Nürtingen In nur knapp zwei Monaten entstehen 36 Entwürfe, die durch ihren Ideenreichtum, ihre professionelle Umsetzung und erstaunliche Vielfältigkeiten beeindrucken. Vertreter des Elternbeirates sind zusammen mit Herrn Fiedler als Gäste zu der Präsentation eingeladen:

25. November 2013 Studenten aus dem 3. Semester des Studiengangs Landschaftsarchitektur der Fachhochschule Nürtingen besuchen das Droste-Hülshoff-Gymnasium. Im Rahmen Ihres Studiums erarbeiten sie einen Entwurf für die Gestaltung des Freiraumgeländes, der die Aufenthaltsqualität für die Nutzer verbessern und die Wirkung der bestehenden Architektur überzeugender zur Geltung bringen soll.
September 2013 Herr Rupp stimmt nach Beratung mit dem Kollegium der Idee zu und stellt die Idee in Zusammenarbeit mit dem Elternsprecherrat der Stadt Freiburg vor. Die Stadt stimmt zu und stellt den notwendigen Informationen und Datenbestände zur Verfügung.

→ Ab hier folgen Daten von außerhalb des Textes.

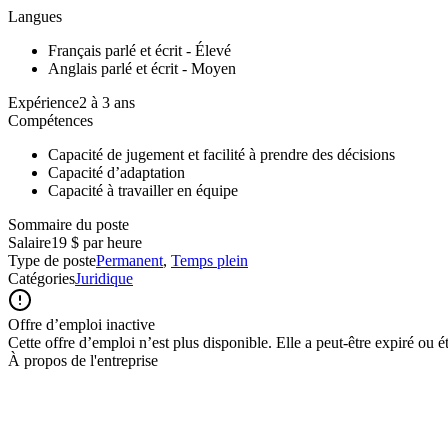
Langues
Français parlé et écrit - Élevé
Anglais parlé et écrit - Moyen
Expérience2 à 3 ans
Compétences
Capacité de jugement et facilité à prendre des décisions
Capacité d’adaptation
Capacité à travailler en équipe
Sommaire du poste
Salaire
19 $ par heure
Type de poste
Permanent
,
Temps plein
Catégories
Juridique
Offre d’emploi inactive
Cette offre d’emploi n’est plus disponible. Elle a peut-être expiré ou é
À propos de l'entreprise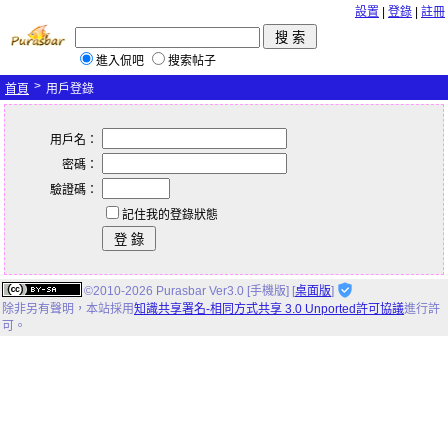
設置
|
登錄
|
註冊
進入侃吧
搜索帖子
>
首頁
用戶登錄
用戶名：
密碼：
驗證碼：
記住我的登錄狀態
©2010-2026 Purasbar Ver3.0 [手機版] [
桌面版
]
除非另有聲明，
本站
採用
知識共享署名-相同方式共享 3.0 Unported許可協議
進行許
可。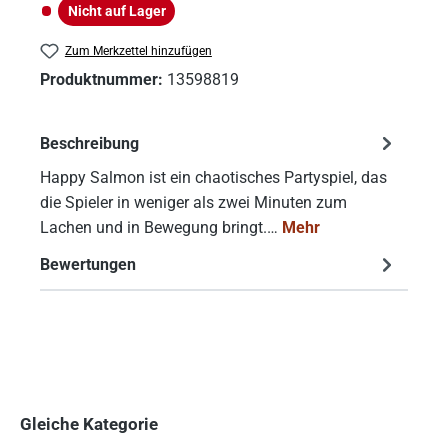
Nicht auf Lager
Nicht auf Lager
Zum Merkzettel hinzufügen
Produktnummer:
13598819
Beschreibung
Happy Salmon ist ein chaotisches Partyspiel, das
die Spieler in weniger als zwei Minuten zum
Lachen und in Bewegung bringt.…
Mehr
Bewertungen
Gleiche Kategorie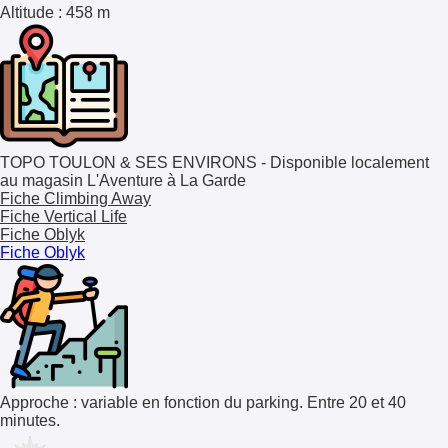
Altitude
: 458 m
TOPO TOULON & SES ENVIRONS - Disponible localement
au magasin L'Aventure à La Garde
Fiche Climbing Away
Fiche Vertical Life
Fiche Oblyk
Fiche Oblyk
Approche : variable en fonction du parking. Entre 20 et 40
minutes.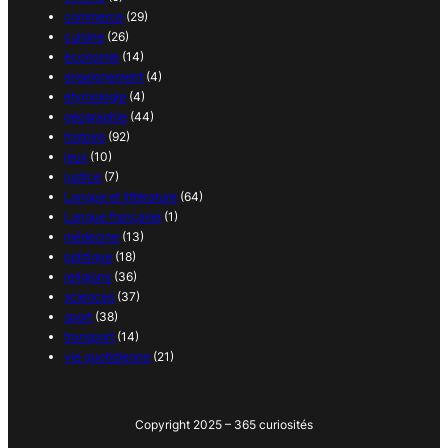
commerce
(29)
cuisine
(26)
économie
(14)
enseignement
(4)
étymologie
(4)
géographie
(44)
histoire
(92)
jeux
(10)
justice
(7)
Langue et littérature
(64)
Langue française
(1)
médecine
(13)
politique
(18)
religions
(36)
sciences
(37)
sport
(38)
transport
(14)
vie quotidienne
(21)
Copyright 2025 – 365 curiosités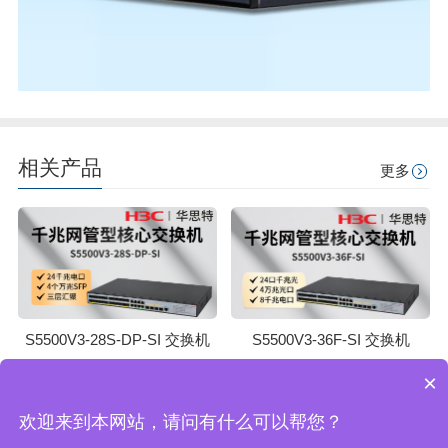
相关产品
更多
S5500V3-28S-DP-SI 交换机
S5500V3-36F-SI 交换机
×
返回顶部
欢迎来到本网站，请问有什么可以帮您？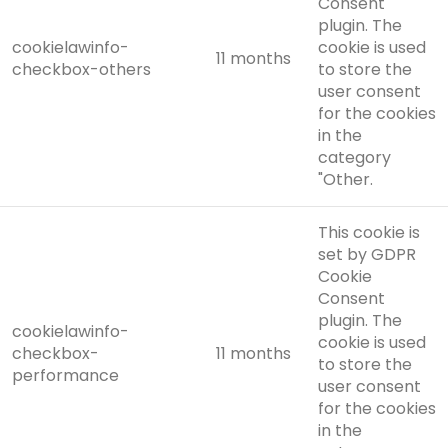
Consent
plugin. The
cookielawinfo-
cookie is used
11 months
checkbox-others
to store the
user consent
for the cookies
in the
category
"Other.
This cookie is
set by GDPR
Cookie
Consent
plugin. The
cookielawinfo-
cookie is used
checkbox-
11 months
to store the
performance
user consent
for the cookies
in the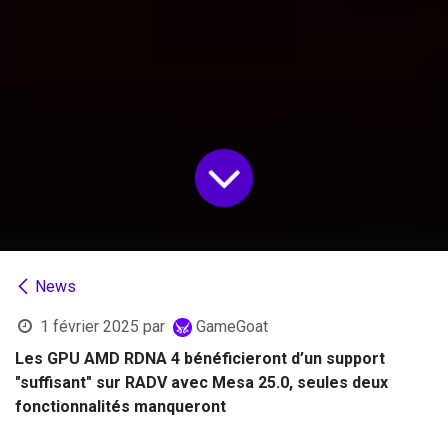
News
1 février 2025
par
GameGoat
Les GPU AMD RDNA 4 bénéficieront d’un support
"suffisant" sur RADV avec Mesa 25.0, seules deux
fonctionnalités manqueront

 Juni 2013 Herr Karl Langensteiner nimmt kontakt auf mit dem Elternsprecherrat um seine Idee, den Schulhof des Droste von Studenten der Fachhochschule für Wirtschaft und Umwelt in Nürtingen gestalten zu lassen, voranzutreiben.
  1Wir danken der Firma Beton Marketing Süd GmbH, die durch ihre freundliche (finanzielle) Unterstützung die Kooperation mit der Fachhochschule Nürtingen ermöglicht hat.